There are many possible reasons why HF hospitalizations decreased during the study period. Successful telemedicine implementation potentially maintained outpatient care for HF patients. ²¹ We observed an increase in telehealth visits for CVD after the NC shelter‐in‐place order (data not shown), which was consistent with prior published analyses on outpatient CVD care at our own institution. ²³ Providers may also have managed worsening HF symptoms in same‐day access clinics or observation units to prevent hospital admissions. ²⁴ , ²⁵ Additionally, patients may have been more willing to increase oral diuretics than in the past, or they may have had fewer acute exacerbations resulting from improved dietary influences on fluid retention due to restaurant closures. Alternatively, newly‐developed or acute on chronic HF that otherwise would have been hospitalized during March and April 2020 may have resulted in out‐of‐hospital deaths or presented to other regional hospital systems. Further research incorporating forthcoming statewide mortality data may better define the interplay between behavioral factors and access to healthcare during this time.

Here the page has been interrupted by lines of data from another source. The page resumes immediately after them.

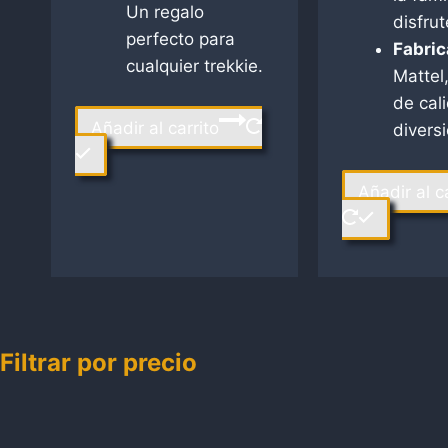
Un regalo
disfrut
perfecto para
Fabric
cualquier trekkie.
Mattel
de cal
Añadir al carrito
diversi
Añadir al c
Filtrar por precio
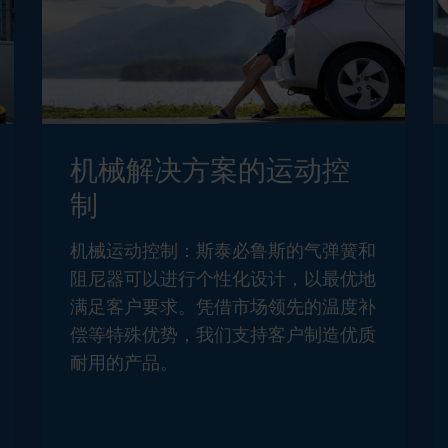
机械解决方案的运动控
制
机械运动控制：斯泰必鲁斯的气弹簧和
阻尼器可以进行个性化设计，以最优地
满足客户要求。凭借市场领先的温度补
偿等特殊优势，我们支持客户制造优质
耐用的产品。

We identify several limitations in the present study. First, this was a retrospective, descriptive analysis and was unable to systematically evaluate the effect of covariates on admission metrics and illness severity markers during the study periods. Second, our results cannot directly evaluate for causation between any of the factors associated with the COVID‐19 pandemic and our observations among admission characteristics. Third, among the illness severity markers, there were only 63–66% available TTEs for all HF admissions, which limited our ability to describe LVEF and LV mass for the whole cohort. Since HF is a clinical diagnosis based on physical exam, laboratory values, and other imaging modalities, not all patients hospitalized for HF had TTE within the specified timeframe, and referred patients may have had TTE outside of the DUHS. Further, we occasionally relied on clinically available TTE data, from up to 1.5 years before hospitalization, which may not accurately reflect the current condition. Fourth, we used administrative ICD‐9/10 coding based on clinical‐driven primary CVD diagnoses which may not include all CVD patients. While patients improperly coded or misclassified may not have been captured, we used the same diagnostic criteria across all study periods, minimizing the impact of that limitation. Finally, illness with COVID‐19 that had resulted in acute CVD but was not coded for acute CVD were not captured (Figure 2).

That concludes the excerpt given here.